Swarthmore is a challenging place academically. We all know this: we grumble about it, we take pride in it, and we chose to come here because of it. As students, we expect to put in the long hours, become a little too comfortable with living in libraries, and get that nerdy enjoyment out of our favorite classes. Despite this, or really because of this, it is equally important for the campus to have a healthy work-life balance, and for a lot of students that involves unwinding and going to a party with friends on the weekend.

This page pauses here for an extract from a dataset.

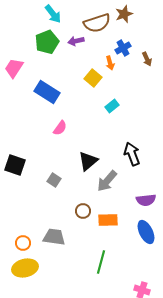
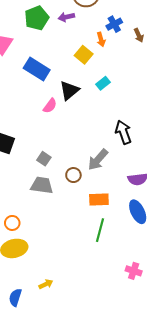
black triangle: (88, 161) -> (69, 90), moved
brown circle: (83, 211) -> (73, 175), moved
gray trapezoid: (54, 237) -> (42, 185), moved
green line: (101, 262) -> (100, 230), moved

However, due to several new (and old) college policies, this can often be more challenging than is perhaps fair to students. For the first two weekends of this semester, all Alcohol Registered Events (AREs) — which are most often parties — were outright banned. All Swatties support concerns such as safety, ensuring individuals do not overdrink, and making students (especially first years) feel comfortable at social events. But the solution of simply banning parties for the first few weeks is not a fair or sensible one. Students are back on campus after a long summer, seeing friends and catching up, and trying to make the most of those rare couple of weekends when it doesn’t yet feel like you are behind in classwork. Going out to a party to celebrate these things should be easy and accessible. It should not be some secret activity in a dorm basement with everyone listening out for the dreaded, and often inevitable, PubSafe knock. Importantly, such underground, unregistered events also increase the likelihood of overdrinking and unsafe environments.    

Moving beyond those first two weekends, party access on campus is a persistent problem due to Swarthmore’s small size and administration restrictions. While there are many reservable areas in and outside of dorms, parties in these spaces are not allowed to run later than midnight, per OSE rules. The cut-off is an even earlier 10 p.m. for the NPPR deck and terrace, and in a new development, events in Worth courtyard (a traditional Swat party space) have been prohibited over noise concerns for the surrounding residential area. It is understandable that students not out partying do not wish to have the music taste of the masses filtering in through their windows when trying to sleep, and, in all honesty, many students don’t wish to party in the lounge of their hallway or be the reason other students are kept awake. 

The solution to this problem is party spaces located away from dorms, of which we do have two: Paces and Olde Club. All of last year and continuing through the beginning of this semester, Olde Club has been closed for renovations. Paces is usually available for reservation, except for this coming weekend when it is unavailable due to its current temporary function as a storage space. On your average weekend, this leaves only one option (Paces) for every student group at Swarthmore looking to host a party that is permitted to run to 2 a.m., and this coming weekend, not even that one option is available.  

The OSE is very open to talking with students to try and work towards a compromise that still allows parties to be hosted past midnight, and we really do appreciate the staff for this. But these week-by-week solutions do not address the underlying problem: Swarthmore does not provide students with enough options to host campus-wide AREs over the weekend. There are many buildings on campus with the capacity to host large events; steps just need to be taken on the side of the administration to make these available to students. The issue does not seem to be of particular high priority for the college, despite its importance among large sections of the student body. 

Discussions of mental health and finding the right work-life balances are rife on the Swarthmore campus. For many students, their preferred choice of relaxing and de-stressing after a week of Swat classes is to have a few drinks (if they are of age) and go out dancing with their friends on a Saturday night. However, the current web of OSE and handbook rules effectively make indoor campus-wide parties almost impossible to host, or at least these hurdles make it seem that way. We understand the need for reasonable restrictions and compromises, but it currently feels like the scales have been tipped further than is fair from the interests of students wishing to party on a Friday or Saturday night. Perhaps it is time for a bit of a rebalancing.